大丈夫…今は授業中だしここなら誰も来ないから…、うん、愛している…。そして近づいていく唇…。

次の瞬間思いもよらないことが起こった、僕たち2人の後ろの扉が思い切り開いて一人の男が勢いよく入ってきた!僕は彼と目が合う、彼は少し驚いたようだったがわずかのうちに平静を取り戻し、鞄を置き、無意味そうに携帯電話を操作した後一度教室から出て行った、僕たちは7階の教室を後にした…。





以上、今日こんなことがありました。実際に一行目みたいなことがあったかどうかは分からないし、本当は仰角8度で顔を近づけてただけかもしれない。もう言うまでも無いけど扉をバイーンってなるレベルで思いっきりブチ開けて大股で入ってきたのが僕ね。前の授業が早く終わったから哲学の教室に移動したらこれ、マジでマジでキスする5秒前だった。っていうかここ学校ですよ。
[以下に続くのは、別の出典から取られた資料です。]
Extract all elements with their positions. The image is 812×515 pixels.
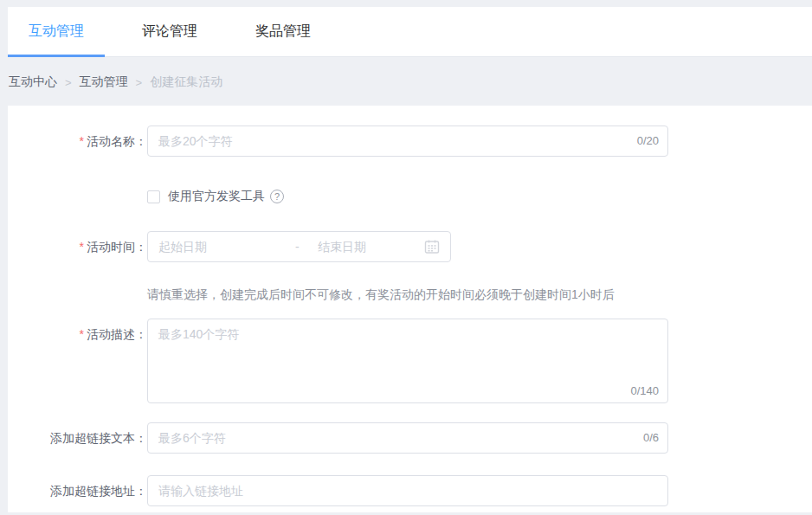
tab-comment-management[interactable]: 评论管理 (121, 7, 218, 56)
hyperlink-url-row: 添加超链接地址： (8, 475, 812, 506)
calendar-icon[interactable] (424, 239, 440, 254)
hyperlink-url-label-text: 添加超链接地址： (50, 484, 147, 498)
activity-time-row: *活动时间： - (8, 231, 812, 262)
activity-time-hint: 请慎重选择，创建完成后时间不可修改，有奖活动的开始时间必须晚于创建时间1小时后 (147, 286, 812, 303)
activity-description-textarea[interactable] (147, 319, 668, 403)
hyperlink-text-input[interactable] (147, 422, 668, 454)
date-range-separator: - (295, 240, 318, 254)
breadcrumb-separator-icon: > (136, 76, 143, 89)
activity-name-label: *活动名称： (8, 126, 147, 157)
hyperlink-text-label-text: 添加超链接文本： (50, 431, 147, 445)
create-activity-form: *活动名称： 0/20 使用官方发奖工具 ? *活动时间： - (8, 106, 812, 512)
breadcrumb-separator-icon: > (65, 76, 72, 89)
required-asterisk: * (80, 134, 84, 148)
official-tool-row: 使用官方发奖工具 ? (147, 188, 812, 205)
activity-name-input[interactable] (147, 126, 668, 157)
required-asterisk: * (80, 240, 84, 254)
breadcrumb-item-interaction-management[interactable]: 互动管理 (80, 74, 128, 90)
tab-prize-management[interactable]: 奖品管理 (235, 7, 332, 56)
date-range-picker[interactable]: - (147, 231, 451, 262)
top-tab-bar: 互动管理 评论管理 奖品管理 (8, 7, 812, 57)
activity-name-row: *活动名称： 0/20 (8, 126, 812, 157)
breadcrumb-item-create-activity: 创建征集活动 (150, 74, 222, 90)
activity-description-label-text: 活动描述： (87, 327, 147, 341)
activity-description-label: *活动描述： (8, 319, 147, 350)
help-question-icon[interactable]: ? (270, 190, 284, 203)
required-asterisk: * (80, 327, 84, 341)
hyperlink-url-input[interactable] (147, 475, 668, 506)
hyperlink-text-row: 添加超链接文本： 0/6 (8, 422, 812, 454)
official-tool-label[interactable]: 使用官方发奖工具 (168, 189, 265, 204)
activity-description-row: *活动描述： 0/140 (8, 319, 812, 403)
end-date-input[interactable] (318, 240, 413, 254)
hyperlink-url-label: 添加超链接地址： (8, 475, 147, 506)
tab-interaction-management[interactable]: 互动管理 (8, 7, 105, 56)
breadcrumb: 互动中心 > 互动管理 > 创建征集活动 (9, 74, 812, 91)
hyperlink-text-label: 添加超链接文本： (8, 422, 147, 454)
official-tool-checkbox[interactable] (147, 190, 160, 203)
activity-name-label-text: 活动名称： (87, 134, 147, 148)
start-date-input[interactable] (158, 240, 295, 254)
breadcrumb-item-interaction-center[interactable]: 互动中心 (9, 74, 57, 90)
activity-time-label: *活动时间： (8, 231, 147, 262)
activity-time-label-text: 活动时间： (87, 240, 147, 254)
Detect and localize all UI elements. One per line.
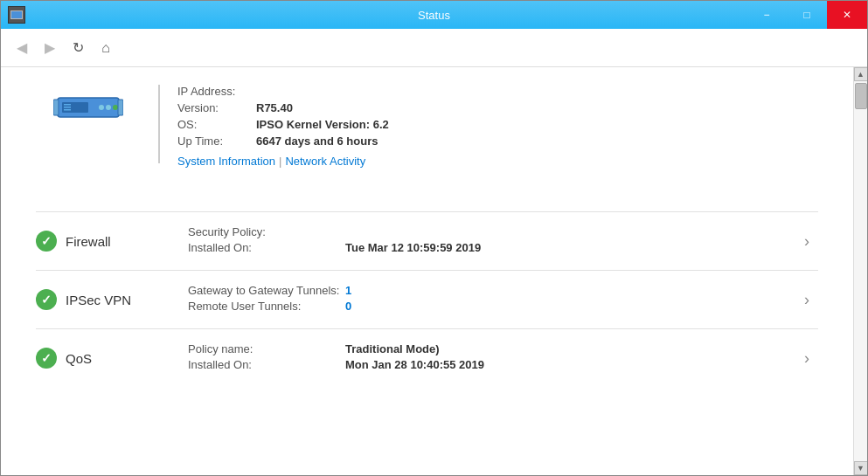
scroll-thumb[interactable] xyxy=(855,83,867,109)
version-value: R75.40 xyxy=(256,101,293,114)
svg-rect-11 xyxy=(118,100,123,115)
chevron-icon-1[interactable]: › xyxy=(804,291,809,309)
svg-point-5 xyxy=(106,105,111,110)
svg-rect-1 xyxy=(11,11,22,18)
ip-label: IP Address: xyxy=(177,85,256,98)
detail-label-0-1: Installed On: xyxy=(188,241,345,254)
section-details-0: Security Policy:Installed On:Tue Mar 12 … xyxy=(188,225,818,257)
section-name-1: IPSec VPN xyxy=(66,293,153,307)
main-content: IP Address: Version: R75.40 OS: IPSO Ker… xyxy=(1,67,853,475)
svg-point-4 xyxy=(99,105,104,110)
minimize-button[interactable]: − xyxy=(746,1,787,29)
detail-row-1-1: Remote User Tunnels:0 xyxy=(188,300,818,313)
toolbar: ◀ ▶ ↻ ⌂ xyxy=(1,29,867,67)
svg-point-6 xyxy=(113,105,118,110)
network-activity-link[interactable]: Network Activity xyxy=(285,155,365,168)
detail-value-2-1: Mon Jan 28 10:40:55 2019 xyxy=(345,358,484,371)
title-bar-left xyxy=(1,6,32,24)
detail-row-2-0: Policy name:Traditional Mode) xyxy=(188,342,818,355)
os-row: OS: IPSO Kernel Version: 6.2 xyxy=(177,118,818,131)
status-section-qos: ✓QoSPolicy name:Traditional Mode)Install… xyxy=(36,328,818,387)
detail-label-0-0: Security Policy: xyxy=(188,225,345,238)
detail-row-1-0: Gateway to Gateway Tunnels:1 xyxy=(188,284,818,297)
title-bar: Status − □ ✕ xyxy=(1,1,867,29)
detail-value-2-0: Traditional Mode) xyxy=(345,342,440,355)
link-separator: | xyxy=(279,155,281,168)
os-value: IPSO Kernel Version: 6.2 xyxy=(256,118,389,131)
ip-row: IP Address: xyxy=(177,85,818,98)
scrollbar: ▲ ▼ xyxy=(853,67,867,475)
status-icon-0: ✓ xyxy=(36,231,57,252)
detail-value-1-0: 1 xyxy=(345,284,351,297)
detail-value-1-1: 0 xyxy=(345,300,351,313)
window-title: Status xyxy=(418,9,450,22)
detail-label-1-1: Remote User Tunnels: xyxy=(188,300,345,313)
content-area: IP Address: Version: R75.40 OS: IPSO Ker… xyxy=(1,67,867,475)
svg-rect-9 xyxy=(64,109,71,111)
scroll-up-arrow[interactable]: ▲ xyxy=(854,67,868,81)
detail-label-2-0: Policy name: xyxy=(188,342,345,355)
close-button[interactable]: ✕ xyxy=(827,1,867,29)
detail-row-0-1: Installed On:Tue Mar 12 10:59:59 2019 xyxy=(188,241,818,254)
device-section: IP Address: Version: R75.40 OS: IPSO Ker… xyxy=(36,85,818,185)
status-icon-1: ✓ xyxy=(36,289,57,310)
uptime-value: 6647 days and 6 hours xyxy=(256,135,378,148)
status-icon-2: ✓ xyxy=(36,348,57,369)
svg-rect-8 xyxy=(64,107,71,108)
section-details-2: Policy name:Traditional Mode)Installed O… xyxy=(188,342,818,374)
maximize-button[interactable]: □ xyxy=(787,1,827,29)
back-button[interactable]: ◀ xyxy=(8,34,36,62)
system-info-link[interactable]: System Information xyxy=(177,155,275,168)
uptime-row: Up Time: 6647 days and 6 hours xyxy=(177,135,818,148)
detail-label-1-0: Gateway to Gateway Tunnels: xyxy=(188,284,345,297)
scroll-track[interactable] xyxy=(854,81,868,461)
info-divider xyxy=(158,85,160,163)
window-controls: − □ ✕ xyxy=(746,1,867,29)
status-section-firewall: ✓FirewallSecurity Policy:Installed On:Tu… xyxy=(36,211,818,270)
svg-rect-7 xyxy=(64,104,71,106)
status-section-ipsec-vpn: ✓IPSec VPNGateway to Gateway Tunnels:1Re… xyxy=(36,270,818,328)
uptime-label: Up Time: xyxy=(177,135,256,148)
version-label: Version: xyxy=(177,101,256,114)
device-icon xyxy=(36,85,141,128)
chevron-icon-0[interactable]: › xyxy=(804,232,809,251)
scroll-down-arrow[interactable]: ▼ xyxy=(854,461,868,475)
os-label: OS: xyxy=(177,118,256,131)
home-button[interactable]: ⌂ xyxy=(92,34,120,62)
chevron-icon-2[interactable]: › xyxy=(804,349,809,368)
detail-value-0-1: Tue Mar 12 10:59:59 2019 xyxy=(345,241,481,254)
refresh-button[interactable]: ↻ xyxy=(64,34,92,62)
version-row: Version: R75.40 xyxy=(177,101,818,114)
detail-row-2-1: Installed On:Mon Jan 28 10:40:55 2019 xyxy=(188,358,818,371)
device-info: IP Address: Version: R75.40 OS: IPSO Ker… xyxy=(177,85,818,168)
app-icon xyxy=(8,6,25,24)
main-window: Status − □ ✕ ◀ ▶ ↻ ⌂ xyxy=(0,0,868,476)
detail-row-0-0: Security Policy: xyxy=(188,225,818,238)
forward-button[interactable]: ▶ xyxy=(36,34,64,62)
svg-rect-10 xyxy=(53,100,59,115)
section-name-2: QoS xyxy=(66,351,153,366)
section-details-1: Gateway to Gateway Tunnels:1Remote User … xyxy=(188,284,818,315)
section-name-0: Firewall xyxy=(66,234,153,249)
sections-container: ✓FirewallSecurity Policy:Installed On:Tu… xyxy=(36,211,818,387)
info-links: System Information | Network Activity xyxy=(177,155,818,168)
detail-label-2-1: Installed On: xyxy=(188,358,345,371)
まあそれだけの喜劇なんだけど、とにかく僕はこのとき僕の人生の中で初めて自分が脇役だった。自己中な見方じゃなくて近代以降の人間なら我思うゆえに我があって人生の主役は自分で、寝てても他の奴が目立ってても他人の気持ちに深く共感しても一人称は当然自分だと思うんだよ。
でもあの瞬間は違った。仮にあのどちらかが僕の知り合いだったりしたらこれはディープなラブストーリーなのかもしれないけど、あれはどう考えてもスラップスティックだった。つまり大切なのはあの瞬間扉が開くことで入ってくる奴は誰でも良かった。それが僕だったのはもう運命としか言いようが無いし、少し違えば次に教室に来た哲学の講師だったかもしれない、とにかくあの時僕はあの2人の人生のモブだった。それをあの瞬間彼の視点から理解した、彼と彼女の焦燥、不愉快、羞恥、憎悪の織り交ざった感情を主観で理解したと言い切れる。

もう1つ、僕は名前も知らないけれど行為を記憶している人が一体何人居るだろうか?名前を忘れてしまった人ではなく、店員や職員のように会う必要があった人でもなくただ行為だけを記憶している人をすばやく思い出すことが出来ない。意識しすぎかもしれないけれどもしも彼と彼女の人生が映画だとしてそのエンドロールがあるとすれば最後の方の一列に3人位クレジットされる部分に僕の名前が載るのではないだろうか。名も無き脇役「扉を開けて入ってきた男」として会うはずの無い他人の運命に入り込んだのを感じずにはいられない。なんだか上手くまとまらないけど貴重な経験だったと言うか、あえて何か言うとすればちくしょう死ね、位しか思い浮かばない。